Bekir’in Büyük Şehir Merakı

Bekir’in Büyük Şehir Merakı

Küçük bir köyde oturan Bekir çocukluğundan beri büyük şehrin hayalini kurmaktadır.

Büyüdüğünde orada yaşayacağını küçük yaşlarından beri herkese söylemektedir. Henüz

küçük olduğu için annesi onun bu dediklerinin üzerinde çok fazla durmamakta ve

büyüdüğünde oğlunun bu düşüncesinden vazgeçeceğine inanmaktadır.

Fakat aradan geçen yıllar Bekir’in büyük şehre gitme isteğini köreltmek yerine daha çok

artırmıştır. Genç bir adam olan Bekir sürekli büyük şehire gitmekten, orada çalışıp çok

zengin olmaktan bahsetmektedir. Annesi oğlunun bu dediklerini yapıp, doğup büyüdüğü

köyden kopmasından çok korkuyormuş. Oğluna sürekli düşüncesinin yanlış olduğunu,

büyük şehirde yaşamanın zorluklarını anlatmaya çalışıyormuş. Fakat Bekir ne annesini

ne de diğer insanları dinlemiyormuş. İlla ki büyük şehire gitmeyi kafasına koymuş, sürekli

aklında bunu tasarlıyormuş.

Genç adam birgün annesine para biriktirdiğini ve artık büyük şehire gidip orada yaşamak

istediğini söylemiş. Annesi çok dil dökmüş, çok ağlamış fakat ne söylese fayda etmemiş.

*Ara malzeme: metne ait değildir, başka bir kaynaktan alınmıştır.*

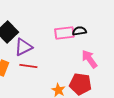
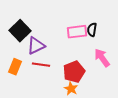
black semicircle: (79, 31) -> (92, 30), turned -72
red pentagon: (80, 84) -> (74, 72), moved, turned -30

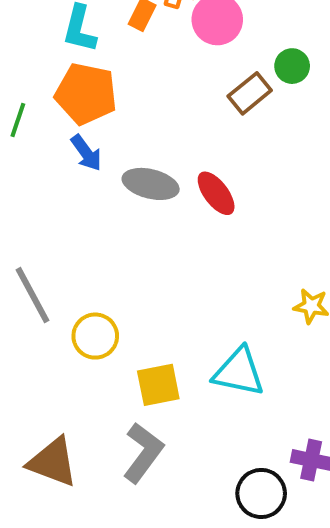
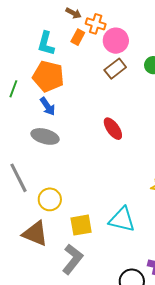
brown rectangle: (250, 93) -> (115, 69), moved
gray ellipse: (151, 184) -> (45, 136), moved
brown triangle: (53, 462) -> (35, 234), moved

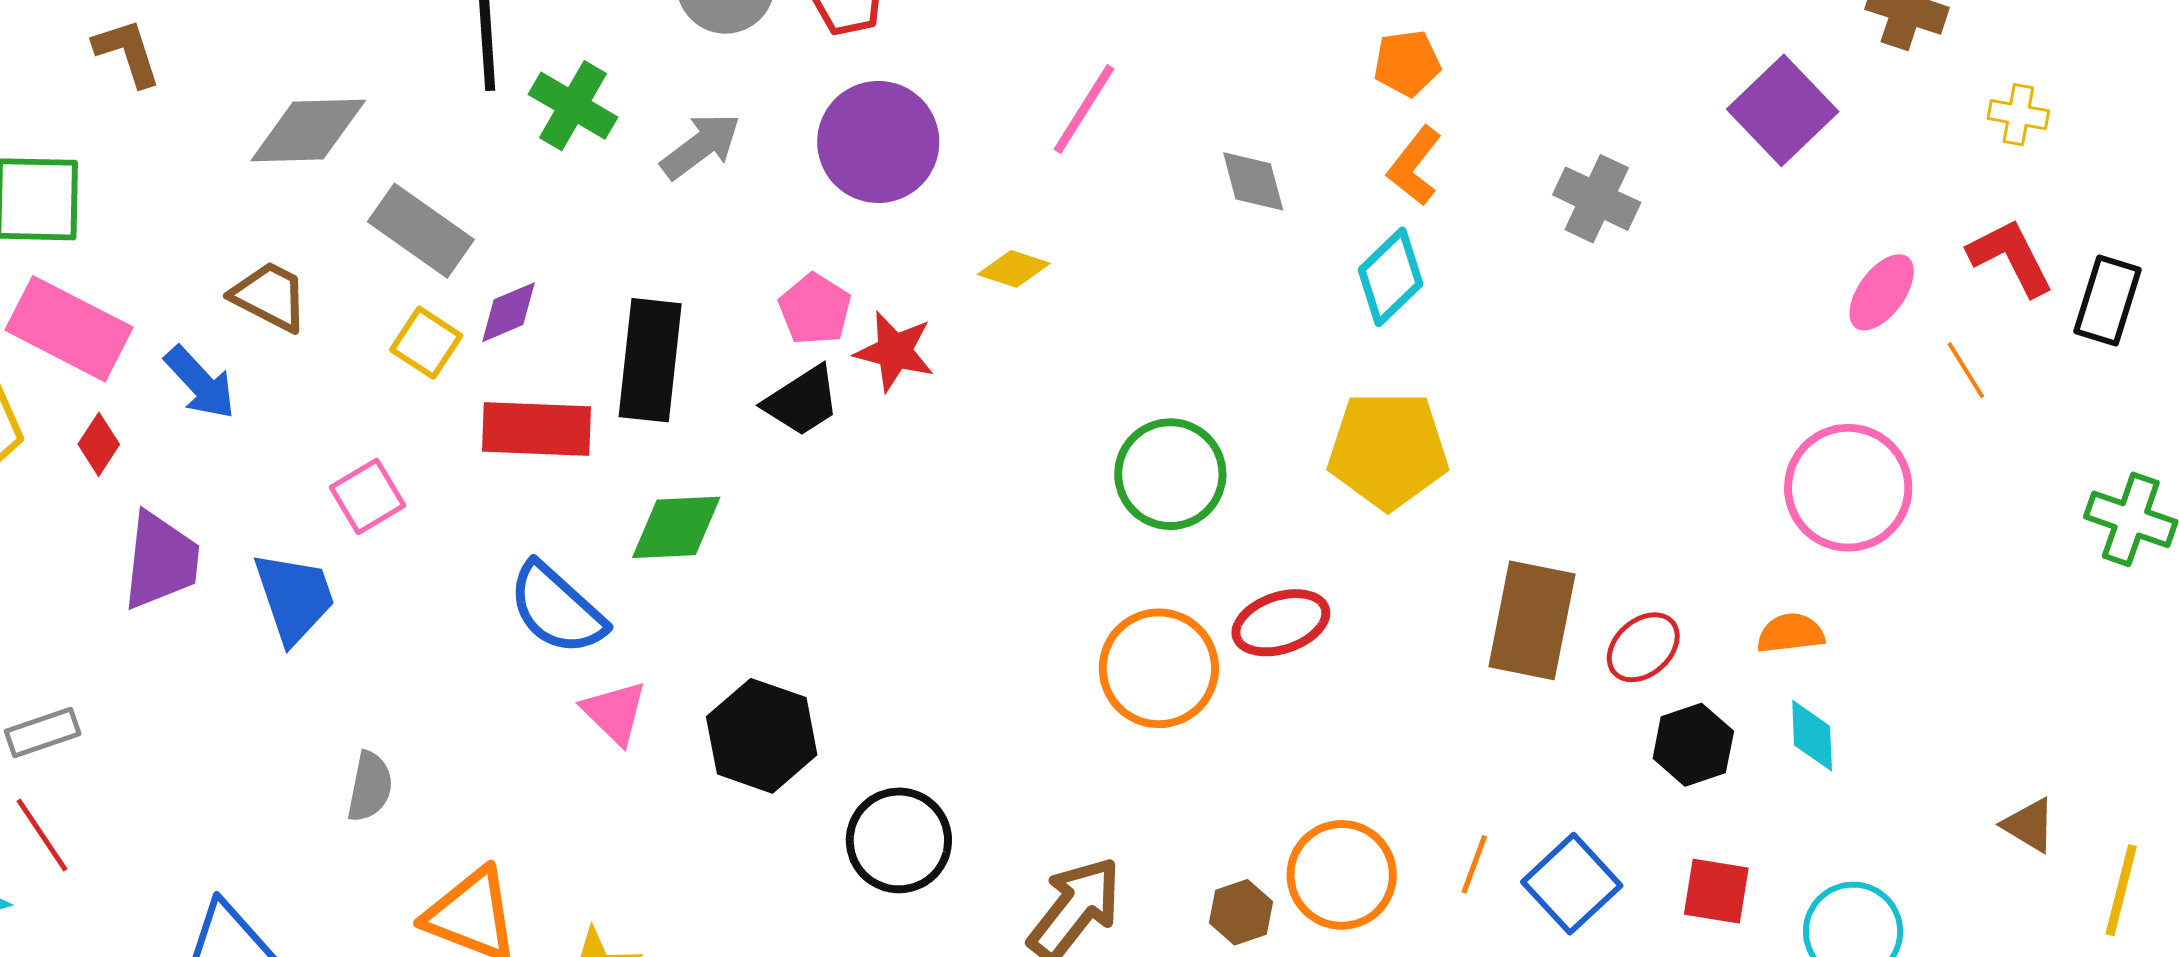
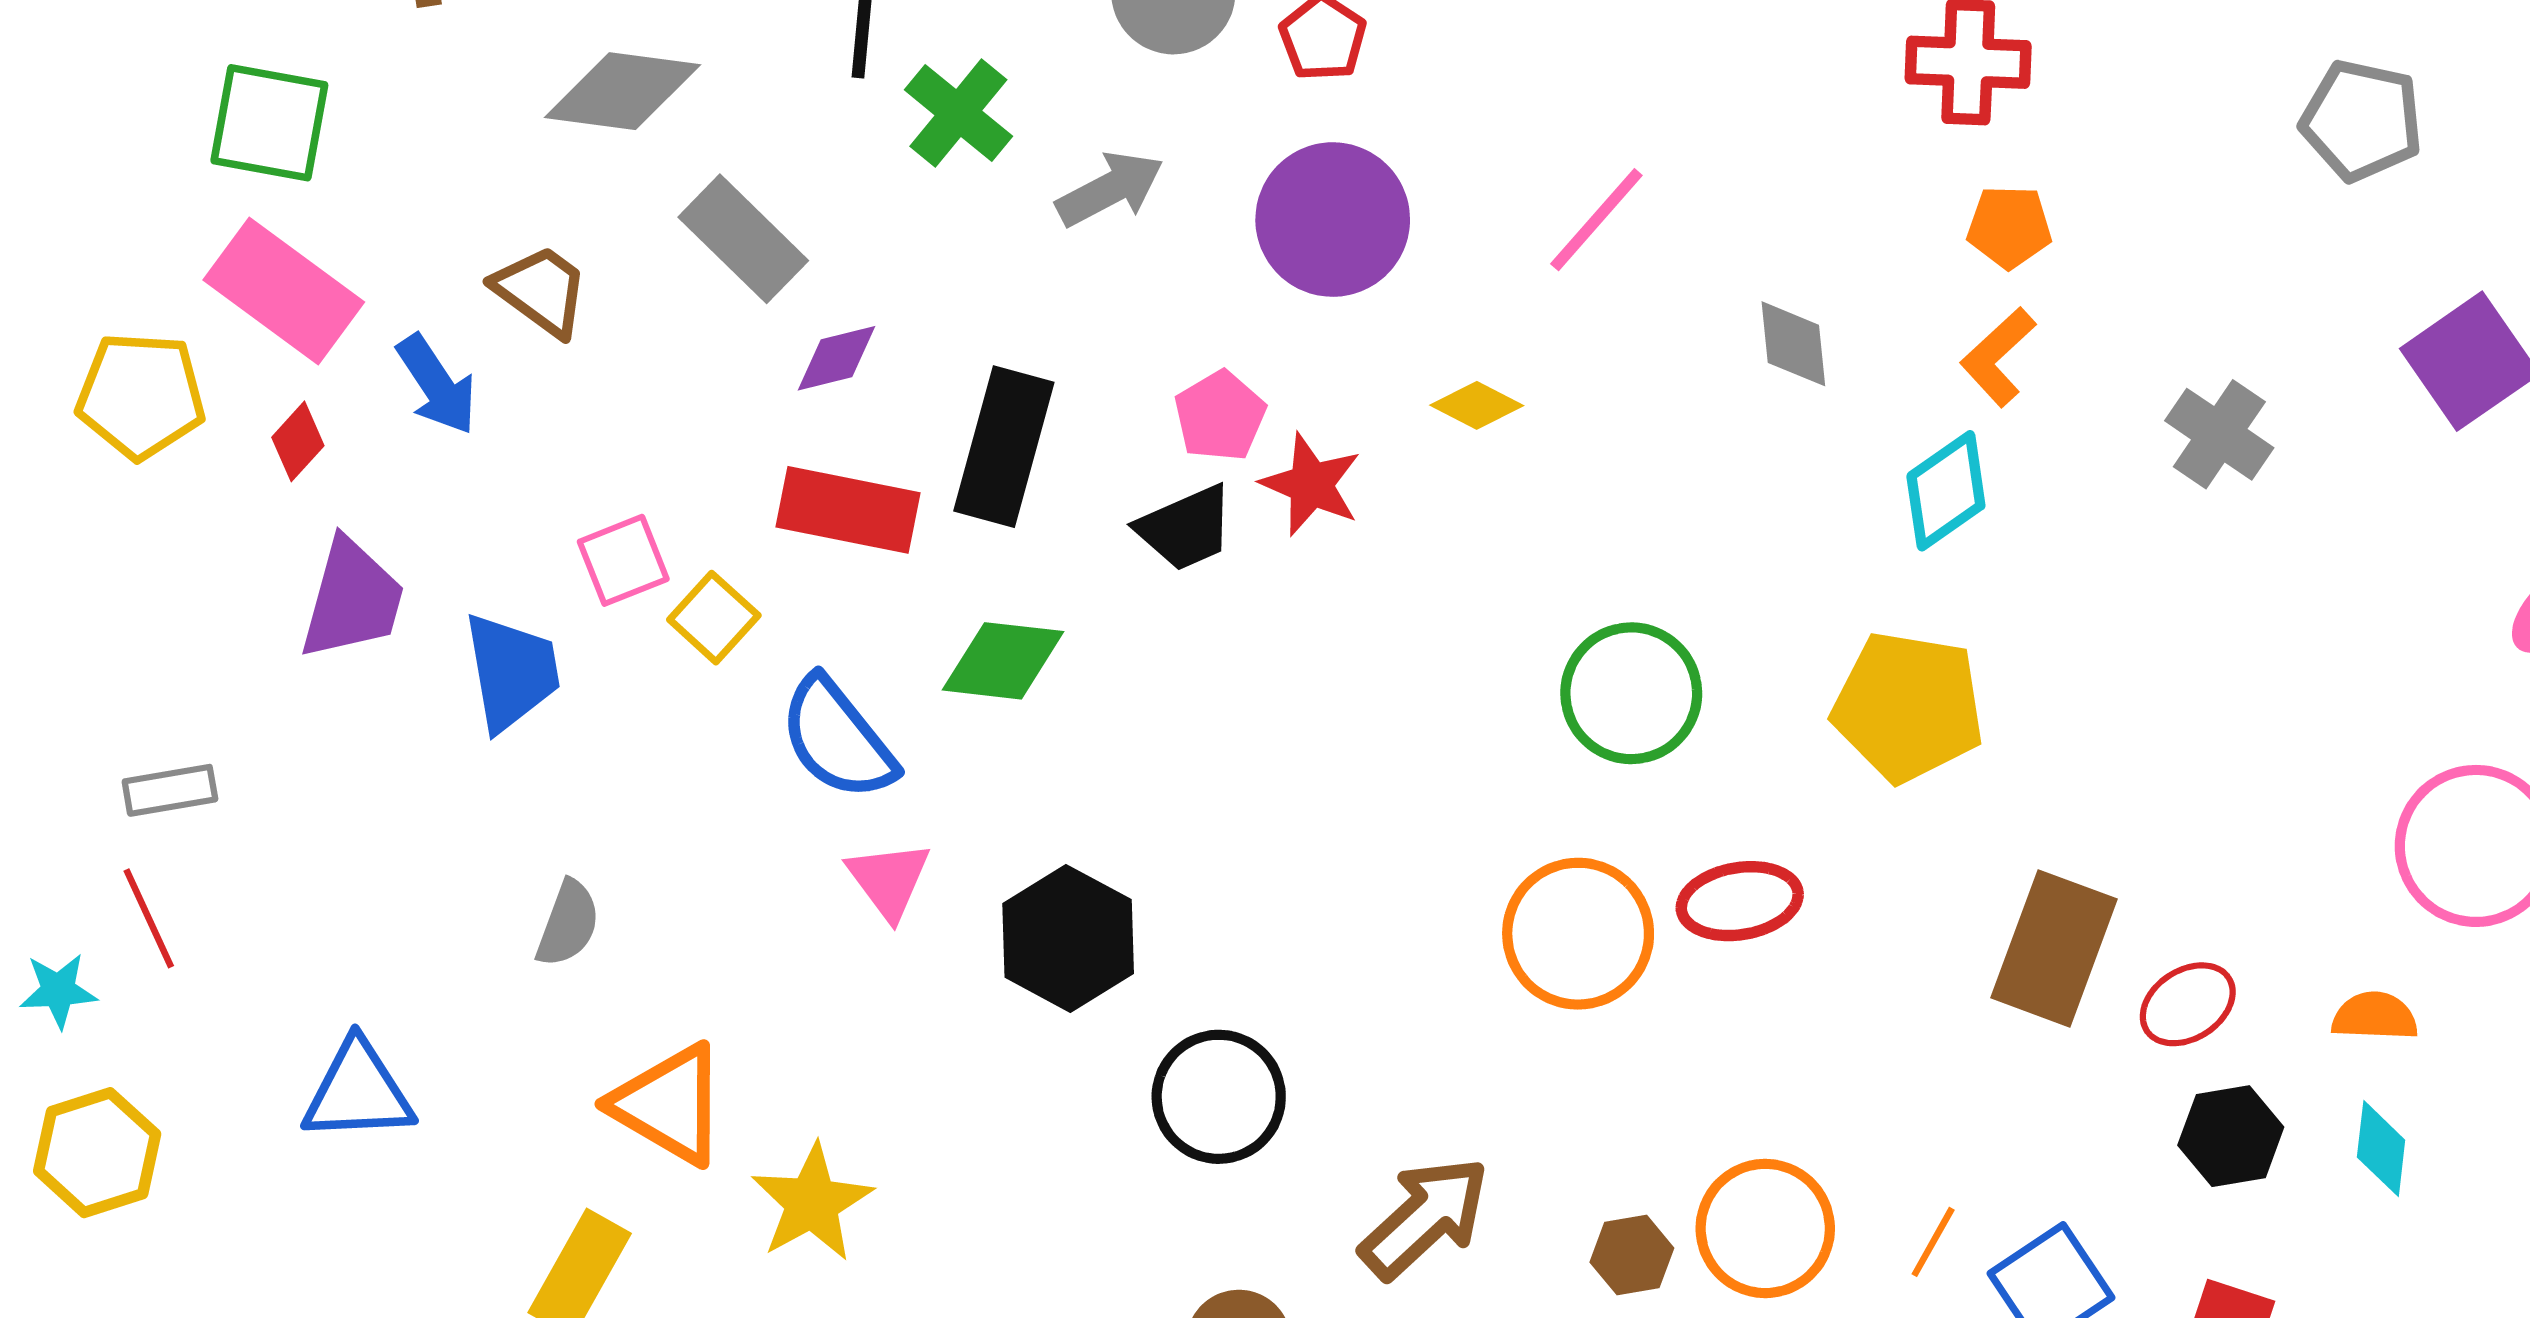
yellow square: (426, 343) -> (714, 618), moved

Bekir verdiği karardan dönmüyormuş. En sonunda yaşlı kadın istemeyerek de olsa

oğlunu büyük şehire göndermiş. Oğlunun orada mutlu olamayacağını biliyormuş, sürekli

oğlu için dua ediyormuş. Bekir ilk zamanlar cebinde parası olduğu için sıkıntı çekmemiş.

Şehirde kendisine birçok arkadaş edinmiş ve iş bulup çalışmak yerine bütün zamanını

bu arkadaşlarıyla gezip eğlenerek geçirmiş. Köyde olsam bütün gün tarlada çalışıp

yorolacaktım, burada tarlada çalışmadan bütün gün gezip eğleniyorum diye

düşünüyormuş. Bu rahat yaşantı genç adama o kadar cazip gelmiş ki iş bulmayı hiç

düşünmüyormuş. Birkaç ay sonra cebindeki parası bitince Bekir gerçeklerle yüzyüze

gelmiş. Etrafındaki arkadaşları bir bir dağılmışlar ve genç adam koskoca şehirde tek

başına kalmış. İş yok, güç yok, cebinde para yok…

Sonunda köye annesini ziyarete gitmeye karar vermiş. Yaşlı kadın oğlunu görünce çok

mutlu olmuş. Genç adam 3 gün köyde kalmış bu arada tüm arkadaşlarını görmüş, onlara

büyük şehri ballandıra ballandıra anlatmış. Annesi oğluna orada ne yaptığını, çalışıp

çalışmadığını sorduğunda genç adam, çalıştığını fakat patronunun işleri yolunda

gitmediği için bu ay maaşını alamadığı yalanını söylemiş. Yaşlı kadın oğluna inanmış ve

elinde avcunda ne varsa hepsini oğluna vermiş. Bekir annesinin yaşayabileceği

zorlukları düşünmeden parayı almış ve hemen şehrin yolunu tutmuş.

Elinde kendisini birkaç ay idare edecek kadar para varmış, iş bulana kadar bu para ona

yetermiş fakat Bekir’in çalışmaya niyeti yokmuş. O kolay yoldan para kazanmak ve

sürekli gezip eğlenmek istiyormuş. Bu düşüncesini bilen arkadaşları onu kumara

alıştırmışlar. Bekir 1 hafta içinde elinde ne var ne yoksa kaybetmiş. Kazanma hırsı

gözünü öylesine karartmış ki, kumar oynayacak parayı bulabilmek için hırsızlık yapmış.

Yakalanmış ve hapse atılmış.

Bekir hapisteyken uzun uzun düşünmeye zamanı olmuş. Annesinin verdiği nasihatleri

dinlemediği ve köyünden ayrılıp şehre geldiği için çok pişman olmuş. Hapisten çıkar

çıkmaz köyüne gitmiş. Annesinin elini öpmüş ve ondan af dilemiş. Bir daha da Bekir

annesinin nasihatlerini göz ardı etmemiş.